Programmer Musings: June 2015 Archives

This site will look much better in a browser that supports web standards, but is accessible to any browser or Internet device.

June 24, 2015

LCDC: Library Code

In LCDC: Fundamental Knowledge, I explained how hard it is to specify a minimum level of knowledge or experience for all programmers. This minimum level would be needed to determine what is allowable for Lowest Common Denominator Code (LCDC). Anyone who has been programming for any time is probably shouting at the screen, calling me an idiot, because programmers don't really need to know the internals of some of this stuff. We can rely on well-written libraries to handle the hard parts.

I'm going to look at this from two different directions.

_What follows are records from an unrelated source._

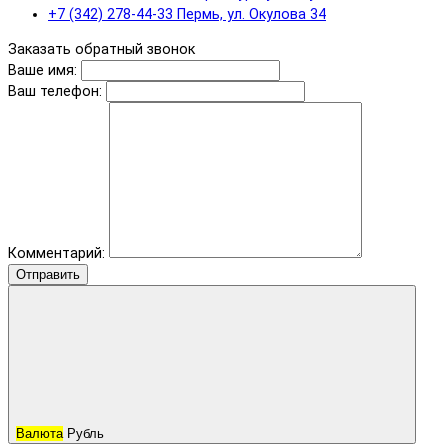
+7 (342) 278-44-33 Пермь, ул. Окулова 34
Заказать обратный звонок
Ваше имя:
Ваш телефон:
Комментарий:
Отправить
Валюта
Рубль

Libraries Without Understanding

The problem with assuming that a library hides all of the hard bits is that no library is a perfect abstraction. In some cases, you can ignore the internals. In others, the fundamental properties of the library are more evident.

Misuse of Hashes

In recent years, I've been doing quite a bit of Perl programming. In Perl, as in most of the dynamic languages, one of the fundamental data types is a hash, which is implemented as a hash table. To make sure we are on the same page (because I can't know your background), the following is a list of the important characteristics of a Perl hash.

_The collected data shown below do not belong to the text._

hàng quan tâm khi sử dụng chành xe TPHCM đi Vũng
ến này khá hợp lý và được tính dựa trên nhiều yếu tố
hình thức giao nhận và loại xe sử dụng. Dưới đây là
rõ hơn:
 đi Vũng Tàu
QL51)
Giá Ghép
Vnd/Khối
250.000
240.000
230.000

Consists of strings as keys with and associated scalar which is the value
Given a string, access to the associated value does not depend on the size of the hash (constant time access)
Checking for the existence of a key in the hash is also a constant time operation.

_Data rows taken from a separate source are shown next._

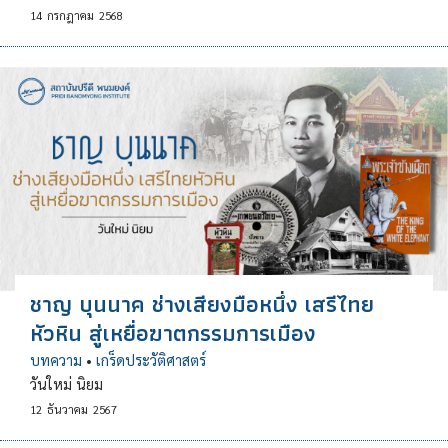
14
กรกฎาคม
2568
ชาญ บุนนาค ช่างเสียงมือหนึ่ง เสรีไทย
หัวหิน สู่เหยื่อฆาตกรรมการเมือง
บทความ
•
เกร็ดประวัติศาสตร์
วันใหม่ นิยม
12
ธันวาคม
2567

I have regularly seen a pattern in code where a programmer wants to see if a string exists in a large array of strings. So, they use the following approach:

build a hash from the array of strings
check for existence of the string in the hash
discard the hash

They reason that looking up a string in a hash is fast, so this is a good idea. Unfortunately, this is actually slower than doing a straight-forward linear search of the array. If the programmer understood the way hashes worked (and a little bit about algorithmic complexity), they never would have made this mistake.

Random Sorting

In multiple languages, I've seen people use the standard library's sort function by calling the standard rand function for the sorting function to try to randomize an array. Without knowing how sort works under the hood, you may not realize that this can result in anything from a mostly unsorted array to a run that doesn't terminate. (In really unusual cases, it could result in modifying memory outside the array.

C String Functions

A large number of security holes have been caused by misuse of the C standard library functions strcat and strcpy. Some people blame the language for not being robust. Another way to look at it is that people are using the library without understanding how it works.

Terminated C Strings

One last example dates from early in my programming career. I found the following line in a C program.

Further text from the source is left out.